# What happens when one spouse retires way earlier than the other



## Wolf1974 (Feb 19, 2014)

Have a friend who is dating a woman about 10 years his junior. Today we were talking about some retirement plans and he brought up they if he were to marry this Gf he would likely be retired 20 years or more before she was. I wondered if that has ever been an issue with anyone here where one spouse works and the other is retired. Did that build up resentment? I would figure that it could.


----------



## 2ntnuf (Jul 14, 2012)

One of my family members did this. He took over much of what she used to do, as she was a stay at home mom. She ended up getting some kind of degree and working for a few years. He took up the slack at home. It went on until she retired. It can work. Depends on their commitment to the relationship. I guess.

Edit: She wasn't a huge amount younger, but he retired early and she was a little younger.


----------



## Roselyn (Sep 19, 2010)

My husband retired way earlier. We have no problems with that as he does most of the household and record keeping tasks for us. It frees me from my chores while I go to work full-time. He is much appreciated.


----------



## alphaomega (Nov 7, 2010)

Omg! Ten years early?

Stars would align! Virgins would give birth. And kings from far away lands would adorn me with gifts!


----------



## jacko jack (Feb 19, 2015)

Good morning
My wife decided to retire nearly ten years ago, stating that people where bullying her at work, so she quit her job before she was fifty. She stated to me that she just wanted to be a housewife, nothing more could be further from the truth. Seems to me she just wanted an easy life, she will not get a pension in her own right for another eight years.


----------



## syhoybenden (Feb 21, 2013)

The one who retires first is retiring only from their job. At this point they should pick up 98% of the slack in the household duties. Do everything ... cooking, cleaning, laundry, ironing, banking, taxes, car maintenance ... everything, thus leaving the working spouse with a much relieved life as well. Then when he/she comes home from work enjoy your time together. Have some fun together. 
Retirement for one should make for an easier life for both.


----------



## askari (Jun 21, 2012)

This happened to my parents in law.

My FinL worked for one of the large petrol/oil companies.
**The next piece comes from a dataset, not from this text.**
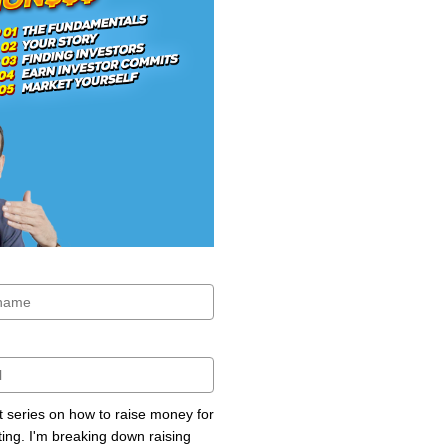
rt series on how to raise money for
ting. I'm breaking down raising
They downsized, he was offered an excellent early retirement package aged 58 which he, sensibly took.
His wife, 4 years younger worked for a large insurance company which had recently been taken over by a larger company. The writing was clearly on the wall that she would be offered a redundancy package (and a good one) in the next year.

She decided that as her husband had retired it would be unfair for her not to also - not to keep him company but because why should she continue working and he didn't?
Instead of waiting for the redundancy/early retirement package she simply resigned. No golden handshake etc nothing. Last salary + untaken leave pay and collect your pension in six years.
Thank-you for helping us.

My FinL was furious. How selfish can she get? 

I know where my wife gets it from.


----------



## Married but Happy (Aug 13, 2013)

My wife is about 8 years younger. I plan to retire in a few years. I hope she can retire with me. As long as there's affordable health insurance for her, she can. Otherwise, she may need to get insurance through a job. She likes to keep busy and be productive, so won't mind working if necessary. I'd prefer for her to have more time that I can spend with her, though.


----------



## lifeistooshort (Mar 17, 2013)

My hb is 19 years older, and while he wasn't planning on retiring for another 10 years he got laid off from his job 6 months ago and depending on how the job search goes he may end up retiring. It's been fine for the most part, he's picked up all the slack at home and I like my job so don't mind going to work. It had been an adjustment for his social life though, he did most of his socializing at work so now he doesn't have that. He'll have to find ways to occupy himself and socialize.

My goal anyway is to get to the point where in 10 years I can consult and work when I want so we can spend more time together. in my field this is possible. 

He absolutely must pick up slack at home, best way for him to cause resentment is to continue to leave the house to her even though she's still working.
_Posted via Mobile Device_


----------



## Jellybeans (Mar 8, 2011)

alphaomega said:


> Omg! Ten years early?
> 
> Stars would align! Virgins would give birth. And kings from far away lands would adorn me with gifts!


:rofl:


----------



## cons (Aug 13, 2013)

My husband is over 10 years older than I am. He will definitely retire earlier than I do, our goal is to make the gap between our retirement dates as small as possible given what is fiscally responsible for us (e.g., insurance, retirement disbursements, etc).


----------



## Yeswecan (Jul 25, 2014)

I'm 8 years older than my W. My W is a SAHM. I suspect she will work at a school like she has done in the past after our D are finished college. More than likely I will retire and my W will work at a school until she wants to retire. I see only reversing roles. If she stays working at the school. I will be the SAHH(husband). However, our nest egg is on track for both of use to retire and have a leisurely retirement at that. 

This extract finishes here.